• _What you are asked to do_: Each line from the one containing "onda: Senoidal pura" through the last line of the records below is to be repeated as written, with nothing added.

• _Saved entries_:
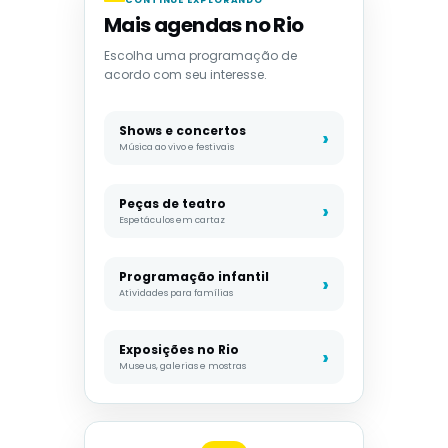
CONTINUE EXPLORANDO
Mais agendas no Rio
Escolha uma programação de
acordo com seu interesse.
Shows e concertos
Música ao vivo e festivais
Peças de teatro
Espetáculos em cartaz
Programação infantil
Atividades para famílias
Exposições no Rio
Museus, galerias e mostras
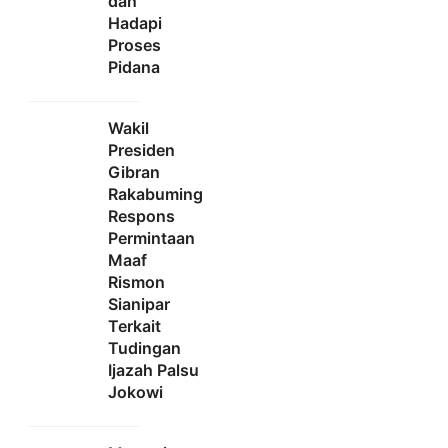
dan
Hadapi
Proses
Pidana
Wakil
Presiden
Gibran
Rakabuming
Respons
Permintaan
Maaf
Rismon
Sianipar
Terkait
Tudingan
Ijazah Palsu
Jokowi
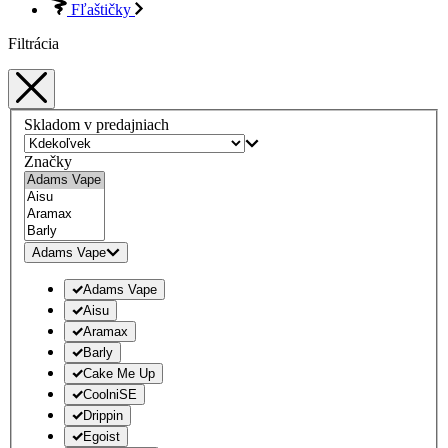
Fľaštičky
Filtrácia
Skladom v predajniach
Značky
Adams Vape
Adams Vape
Aisu
Aramax
Barly
Cake Me Up
CoolniSE
Drippin
Egoist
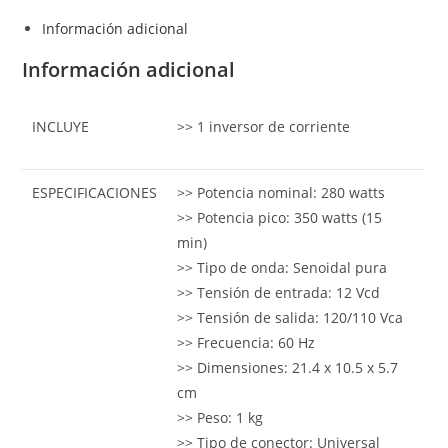
Información adicional
Información adicional
INCLUYE
>> 1 inversor de corriente
ESPECIFICACIONES
>> Potencia nominal: 280 watts
>> Potencia pico: 350 watts (15
min)
>> Tipo de onda: Senoidal pura
>> Tensión de entrada: 12 Vcd
>> Tensión de salida: 120/110 Vca
>> Frecuencia: 60 Hz
>> Dimensiones: 21.4 x 10.5 x 5.7
cm
>> Peso: 1 kg
>> Tipo de conector: Universal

• _Completed task_:
>> Tipo de onda: Senoidal pura
>> Tensión de entrada: 12 Vcd
>> Tensión de salida: 120/110 Vca
>> Frecuencia: 60 Hz
>> Dimensiones: 21.4 x 10.5 x 5.7
cm
>> Peso: 1 kg
>> Tipo de conector: Universal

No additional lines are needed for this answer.